Christopher YOUNG - Haunted Summer (1989)
Par AIGLE BLANC le 9 Août 2016          Consultée 1215 fois

AVERTISSEMENT : cette chronique de bande originale de film est également susceptible de contenir des révélations sur le film

A l'origine du film "Haunted Summer" (Un été en enfer, 1989) d'Ivan Passer, existe un épisode légendaire de l'histoire littéraire anglaise qui a nourri depuis bien des fantasmes. Il s'agit de l'été 1816 au cours duquel le célèbre poète Lord Byron invita, en villégiature à la villa Diodati, au bord du lac Léman, son ami le docteur anglo-italien John William Polidori, les futurs époux Shelley (Mary et Percy Bysshe) et la demi-soeur de Mary (Claire Clairmont).
L'été 1816 a marqué au fer rouge les annales de l'Histoire. Des éruptions volcaniques provoquant de très sévères perturbations du climat entraînèrent, suite à des destructions massives des récoltes, de graves famines en Europe du nord, mais aussi au nord-est des Etats-Unis et à l'est du Canada. Nos 5 poètes anglais pré romantiques ont eu en sus la malchance de choisir la pire des destinations pour leurs vacances. En effet, c'est la Suisse qui fut le plus lourdement touchée par la famine au point que fut décrété l'état d'urgence.
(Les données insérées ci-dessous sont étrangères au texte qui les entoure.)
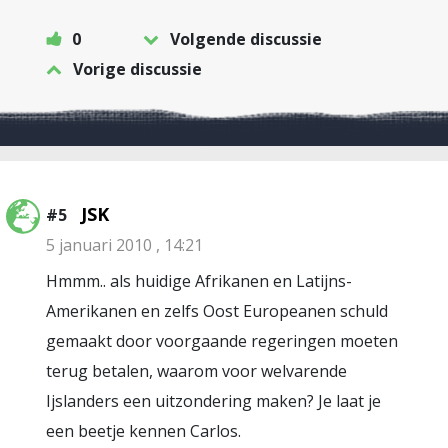
0
Volgende discussie
Vorige discussie
JSK
#5
5 januari 2010 , 14:21
Hmmm.. als huidige Afrikanen en Latijns-
Amerikanen en zelfs Oost Europeanen schuld
gemaakt door voorgaande regeringen moeten
terug betalen, waarom voor welvarende
Ijslanders een uitzondering maken? Je laat je
een beetje kennen Carlos.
Imaginons ce que put être ce séjour à la villa Diodati près de Genève pour de jeunes Anglais à la sensibilité exacerbée. Contraint à demeurer replié à l'intérieur de la villa, Lord Byron proposa à ses hôtes un exercice littéraire en guise de divertissement. Chacun d'eux reçut pour consigne d'écrire une histoire de fantôme qu'il raconterait ensuite aux autres afin de passer de belles et frissonnantes soirées au coin de la cheminée. Bien que Lord Byron et ses hôtes aient emporté dans leur tombe la nature exacte des activités auxquelles ils s'adonnèrent durant leur séjour en Suisse, nous savons que le docteur J. W. Polidori rapporta de ces quelques jours de villégiature sa nouvelle "Le vampire", éditée la même année. Cette oeuvre plutôt anecdotique passe pour la première à aborder le vampirisme en littérature, bien avant le roman de Bram Stocker paru en 1897. Lord Byron quant à lui n'aurait écrit que quelques pages inachevées que le docteur Polidori aurait augmentées en terminant lui-même la nouvelle "Le vampire". L'œuvre la plus importante issue de ce séjour est le fameux "Frankenstein" de Mary Shelley, roman de science-fiction devenu la référence que nous connaissons, maintes fois adapté au cinéma et à la télévision.

Tous les ingrédients sont réunis pour alimenter les fantasmes d'un cinéaste : le caractère sulfureux de Lord Byron (mort à 36 ans) qui, nourrissant un amour incestueux pour sa soeur, entretenait une liaison adultère avec Claire Clairmont, demi soeur de Mary Shelley ; l'idéalisme farouche du poète Percy Shelley, adepte de l'amour libre, mort à 29 ans ; l'imagination ultra sensible de la douce et conventionnelle Mary Shelley, qui enfanta pourtant en une nuit l'horrible créature du docteur Frankenstein ; l'intérêt du docteur Polidori pour le somnambulisme (il en fit une thèse), suicidé à 25 ans.
Le film d'Ivan Passer demeuré à ce jour inédit sur les écrans français a été totalement occulté par l'ombre que lui a jetée Gothic, le film pourtant mineur de Ken Russel, réalisé en 1986, et qui raconte de manière tout aussi fantaisiste le même épisode de l'histoire littéraire.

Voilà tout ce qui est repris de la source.